This may well be well-known and discussed, but to my surprise I discovered today that you can give your own implementation of operators between nullables and their base types.
This means that you can have a struct
which can be checked for null
, and return true.
Now this would be convenient in my situation - on the advice of another member I have a struct that wraps strings. Being able to directly compare this wrapped string directly to null (rather than use a .IsNull or similar) is to me a lot more natural, and means changing from using strings to these WrappedStrings often require no other changes to the code.
But.. the fact that this feature is (I believe) little known, counter-intuitive to anyone thinking struct (which it is) over string (which it represents), and the fact that it confuses ReSharper (structValue == null
warns "expression is always false") makes me think this is perhaps a dirty trick left in the dirty but neat tricks cupboard.
So I'm wondering, would you adopt it?
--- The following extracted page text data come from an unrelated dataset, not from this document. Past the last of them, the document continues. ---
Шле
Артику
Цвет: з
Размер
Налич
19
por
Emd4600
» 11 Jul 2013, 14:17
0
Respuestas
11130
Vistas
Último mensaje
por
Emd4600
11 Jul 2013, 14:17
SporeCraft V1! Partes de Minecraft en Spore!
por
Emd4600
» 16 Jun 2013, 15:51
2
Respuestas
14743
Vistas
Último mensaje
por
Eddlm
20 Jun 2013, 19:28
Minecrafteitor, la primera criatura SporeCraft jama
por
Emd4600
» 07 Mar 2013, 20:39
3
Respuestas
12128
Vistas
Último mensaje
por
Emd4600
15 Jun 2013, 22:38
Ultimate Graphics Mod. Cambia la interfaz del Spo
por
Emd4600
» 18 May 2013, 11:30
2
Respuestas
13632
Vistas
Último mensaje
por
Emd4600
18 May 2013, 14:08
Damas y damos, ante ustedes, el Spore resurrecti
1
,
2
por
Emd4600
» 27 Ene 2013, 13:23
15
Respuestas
If not, would you forgive me for doing so.. or is it really best not to go down this path?
public struct StringWrapper
{
private readonly string str;
public override string ToString() { return str; }
public static bool operator ==(StringWrapper a, StringWrapper b)
{ return a.str == b.str; }
public static bool operator !=(StringWrapper a, StringWrapper b)
{ return !(a == b); }
public static bool operator ==(StringWrapper a, StringWrapper? b)
{
if (!b.HasValue || b.Value.str == null) return a.str == null;
return a == (StringWrapper)b;
}
public static bool operator !=(StringWrapper a, StringWrapper? b)
{ return !(a == b); }
public static bool operator ==(StringWrapper? a, StringWrapper b)
{ return b == a; }
public static bool operator !=(StringWrapper? a, StringWrapper b)
{ return !(a == b); }
public StringWrapper(string str) { this.str = str; }
}
I strongly believe in code that is self-documenting, and goes with the principle of least astonishment. For example, "getters" shouldn't modify data, etc. I would consider comparing a struct variable to null fairly confusing at first glance, so I would avoid it (no matter how convenient it might seem). This would be especially true if you were expecting many people to use (or at least look at) your code.